Judge refuses to toss Youngsville suit against Broussard
LAFAYETTE — A state judge declined to toss out a lawsuit Monday filed by Youngsville to block an annexation by the neighboring city of Broussard — the latest litigation in ongoing battles over land in fast-growing southern Lafayette Parish.
Youngsville filed a lawsuit earlier this year to contest Broussard’s annexation of a 40-foot-by-40-foot parcel near Heart D Farm Road and La. 89.
Broussard officials argue the small tract, an island of sorts beyond the existing Broussard city limits, is needed for a sewer lift station to extend service to new commercial and residential developments, both inside and outside the city.
Youngsville counters the annexation is an effort by Broussard to claim a piece of property that will serve as a roadblock to make it more difficult for Youngsville to annex land in the area.
Youngsville City Attorney George Knox wrote in court filings the annexation “serves no purpose to Broussard except to frustrate or impede Youngsville in its annexation efforts.”
At a court hearing Monday, Broussard’s attorney, Allan Durand, said Youngsville has no right to challenge its neighbor’s annexation, arguing state law generally allows annexation challenges only from someone who owns the property in question or a resident of the city doing the annexation.
“Nowhere does the law give a city the right to contest the annexation of another city,” Durand said.
Fifteenth Judicial District Judge John Trahan disagreed, ruling Youngsville can move forward with the lawsuit.
The tract in question is owned by Broussard, but Knox said Youngsville had already annexed a small piece of the property.
The 40-foot-by-40-foot section in dispute is near a larger 75-acre tract that is the subject of a separate annexation lawsuit.

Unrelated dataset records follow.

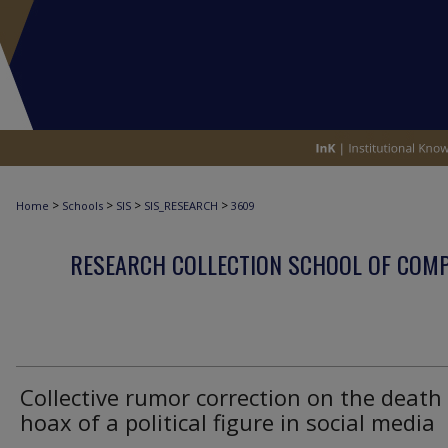
>
>
>
>
Home
Schools
SIS
SIS_RESEARCH
3609
RESEARCH COLLECTION SCHOOL OF COM
Collective rumor correction on the death
hoax of a political figure in social media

The owner of that parcel, Lorena Rose LLC, filed a lawsuit in July to contest Youngsville’s annexation of the property.
The owners have been working to develop the land and had sought to have Broussard annex the property, saying strict regulations in Youngsville drive up the expense of development by $2,000 per residential lot.
The annexation battles come after a legal settlement in June between the cities of Broussard and Lafayette that ended three years of bitter wrangling over annexations along the new stretch of Ambassador Caffery Parkway through southern Lafayette Parish.